Page-level text extractions:
=== Section Start ===

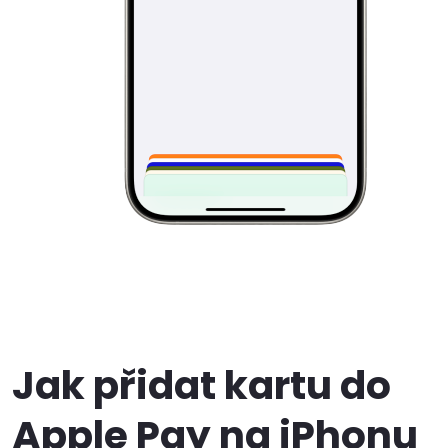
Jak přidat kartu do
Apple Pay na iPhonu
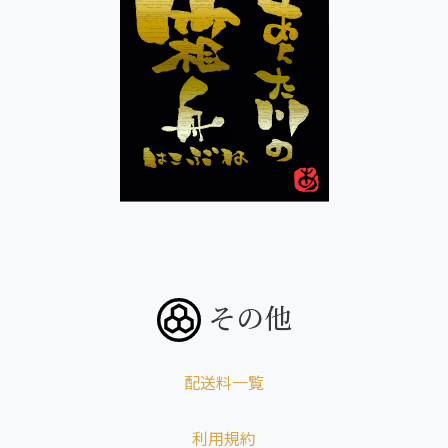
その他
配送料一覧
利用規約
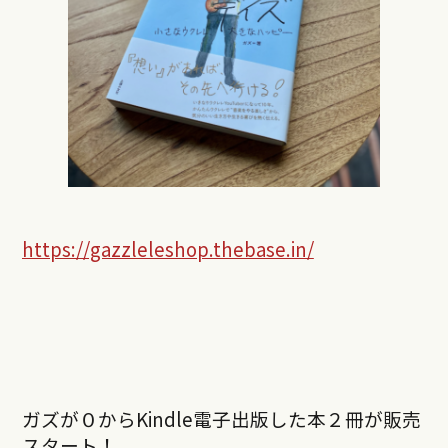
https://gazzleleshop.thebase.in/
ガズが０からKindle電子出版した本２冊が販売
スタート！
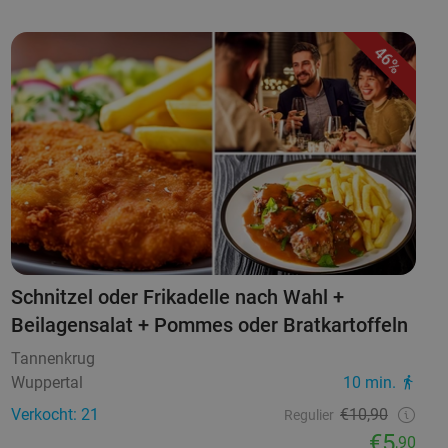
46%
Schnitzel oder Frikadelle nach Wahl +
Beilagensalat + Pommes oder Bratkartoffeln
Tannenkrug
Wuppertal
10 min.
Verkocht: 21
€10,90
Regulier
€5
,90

=== Section End ===
=== Section Start ===

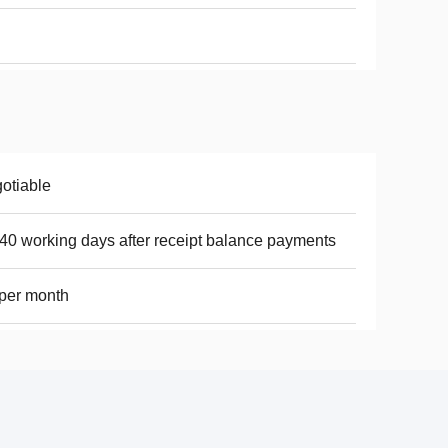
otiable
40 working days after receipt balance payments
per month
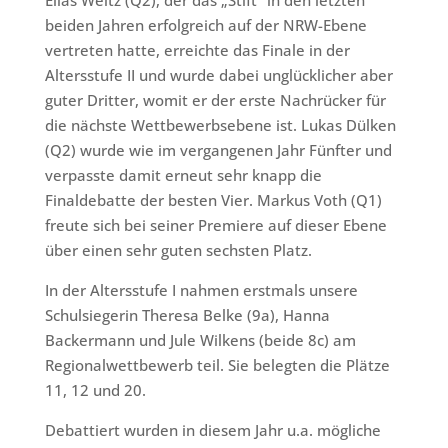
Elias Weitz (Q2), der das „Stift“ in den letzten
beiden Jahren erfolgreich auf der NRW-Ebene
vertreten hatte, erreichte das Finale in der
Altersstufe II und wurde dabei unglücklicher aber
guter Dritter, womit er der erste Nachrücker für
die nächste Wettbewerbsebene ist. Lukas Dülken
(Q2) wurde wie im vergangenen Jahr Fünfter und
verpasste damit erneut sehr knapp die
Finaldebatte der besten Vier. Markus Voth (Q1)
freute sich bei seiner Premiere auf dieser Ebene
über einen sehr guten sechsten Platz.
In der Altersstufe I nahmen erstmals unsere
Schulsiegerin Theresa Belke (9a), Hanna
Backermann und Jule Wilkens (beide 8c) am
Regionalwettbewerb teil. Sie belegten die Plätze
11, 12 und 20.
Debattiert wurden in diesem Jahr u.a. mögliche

=== Section End ===
=== Section Start ===

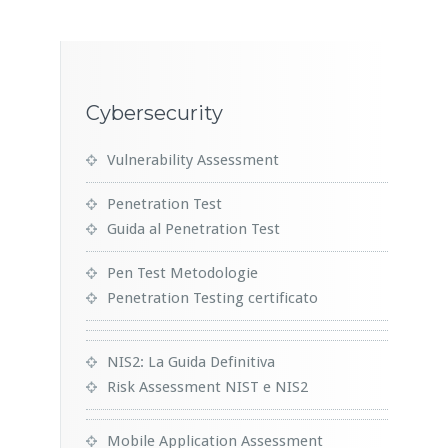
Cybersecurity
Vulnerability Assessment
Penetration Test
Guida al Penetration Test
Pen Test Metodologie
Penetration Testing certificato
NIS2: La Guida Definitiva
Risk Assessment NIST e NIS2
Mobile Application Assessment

=== Section End ===

> **WORK ITEM**:
Find each line of the data above that holds the word "oder", then copy it.

> **WRITTEN ANSWER**:
Schnitzel oder Frikadelle nach Wahl +
Beilagensalat + Pommes oder Bratkartoffeln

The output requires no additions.